Public Accounts Committee criticises UK's "piecemeal" approach to funding road network maintenance

Out-Law News | 30 Sep 2014 | 10:59 am | 2 min. read

The UK government's "unpredictable and fluctuating" approach to funding improvements to roads has made it difficult for highways authorities to carry out ongoing maintenance in a cost effective way, according to the House of Commons Public Accounts Committee (PAC).

In a critical report, the PAC found that the Department for Transport (DfT) had cut the budget for road maintenance by £1.2 billion since the government's 2010 spending review. However, it had provided £1.1bn in "reactive" additional funding for reasons including flooding and winter damage over the same period, it said.

"The department's piecemeal and stop-go approach to funding for road maintenance in recent decades has made it difficult for highways authorities to maintain roads cost-effectively," said committee chair Margaret Hodge. "There has been too much reactive work in response to flooding and other events and not enough focus on preventative work that is less expensive in the long term."

"Whilst we understand the unpredictable nature of winter weather, too much road maintenance is inefficient because it is reactive and unplanned. Concentrating activity in the winter months is inefficient and costly ... Routine maintenance is essential to deal with increasingly frequent severe weather and to prevent long-term damage to infrastructure, but a fall in the proportion of revenue funding to capital funding risks a reduction in this type of maintenance," she said.

The report said that the DfT was trying to make funding more stable and predictable, which should make it easier for highways authorities to plan maintenance work more effectively. The Highways Agency is due to be converted into a publicly-owned corporation from next April, with its own five-year 'roads investment strategy' budget.

England's strategic and local roads are worth a combined £344bn and are made up of roads and related infrastructure such as bridges, embankments and drainage systems.
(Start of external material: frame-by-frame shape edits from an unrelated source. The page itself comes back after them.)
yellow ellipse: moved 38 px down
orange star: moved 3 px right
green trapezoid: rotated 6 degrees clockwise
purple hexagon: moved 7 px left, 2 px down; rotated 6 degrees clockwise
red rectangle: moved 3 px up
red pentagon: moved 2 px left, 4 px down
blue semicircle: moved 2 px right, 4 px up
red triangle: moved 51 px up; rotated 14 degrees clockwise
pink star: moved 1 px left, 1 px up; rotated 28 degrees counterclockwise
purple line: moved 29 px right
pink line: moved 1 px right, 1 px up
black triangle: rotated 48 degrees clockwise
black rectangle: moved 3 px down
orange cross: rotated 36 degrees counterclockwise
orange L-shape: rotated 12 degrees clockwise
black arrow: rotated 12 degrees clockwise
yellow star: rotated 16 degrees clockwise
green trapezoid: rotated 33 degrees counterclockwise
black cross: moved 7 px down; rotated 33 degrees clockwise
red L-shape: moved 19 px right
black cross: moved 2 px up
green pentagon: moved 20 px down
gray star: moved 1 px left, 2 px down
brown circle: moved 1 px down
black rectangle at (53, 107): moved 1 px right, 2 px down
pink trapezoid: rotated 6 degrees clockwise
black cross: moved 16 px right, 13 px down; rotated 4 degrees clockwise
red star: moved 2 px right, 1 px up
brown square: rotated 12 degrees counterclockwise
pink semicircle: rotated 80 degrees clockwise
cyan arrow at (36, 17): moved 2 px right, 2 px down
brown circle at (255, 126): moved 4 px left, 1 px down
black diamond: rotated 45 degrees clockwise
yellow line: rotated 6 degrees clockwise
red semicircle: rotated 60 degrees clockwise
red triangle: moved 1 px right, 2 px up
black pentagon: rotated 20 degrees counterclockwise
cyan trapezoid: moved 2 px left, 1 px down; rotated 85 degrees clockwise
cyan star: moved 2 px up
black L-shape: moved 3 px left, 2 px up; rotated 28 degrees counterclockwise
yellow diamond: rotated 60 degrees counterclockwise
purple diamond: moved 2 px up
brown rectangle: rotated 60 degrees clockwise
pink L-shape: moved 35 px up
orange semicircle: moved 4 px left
The 4,400 mile strategic road network, which is made up of almost all of England's motorways and its most important 'A' roads, is overseen by the Highways Agency, which is an executive agency of the DfT. The remaining 183,000 miles of local roads are maintained by 152 local highways authorities.

According to the PAC, public satisfaction with the state of England's roads is currently at its lowest level since the DfT began monitoring it in 2008, with roads in London and the south east coming in for particular criticism. It found that the DfT spent £31.6 million on compensating drivers for damage caused by poor road conditions in financial year 2013/14, while the cost of filling a pothole was only £52 or £70 in London.

The PAC highlighted "a lack of information and understanding" amongst local highways authorities about what road infrastructure assets they had, what condition they were in and how different types of infrastructure deteriorate over time. It recommended that the DfT help local highway authorities to develop appropriate data and understanding of that data, and ensure that central government funding began to promote and support the more even spread of maintenance spending throughout the year.

"The comments from the PAC follow an honourable tradition of criticisms of public investment in transport and echo criticisms levelled at other, more heavily-regulated parts of the infrastructure sector," said infrastructure expert Jonathan Hart of Pinsent Masons, the law firm behind Out-Law.com.

"Certainty in pipeline helps create business efficiency which in turn can lead to cost savings. This isn't a revolutionary statement - it has to be hoped that the plans to transform the status of the Highways Agency help address the concerns being raised by the Public Accounts Committee rather than - as feared by the Transport Committee - add to problems in respect of investment in the strategic road network," he said.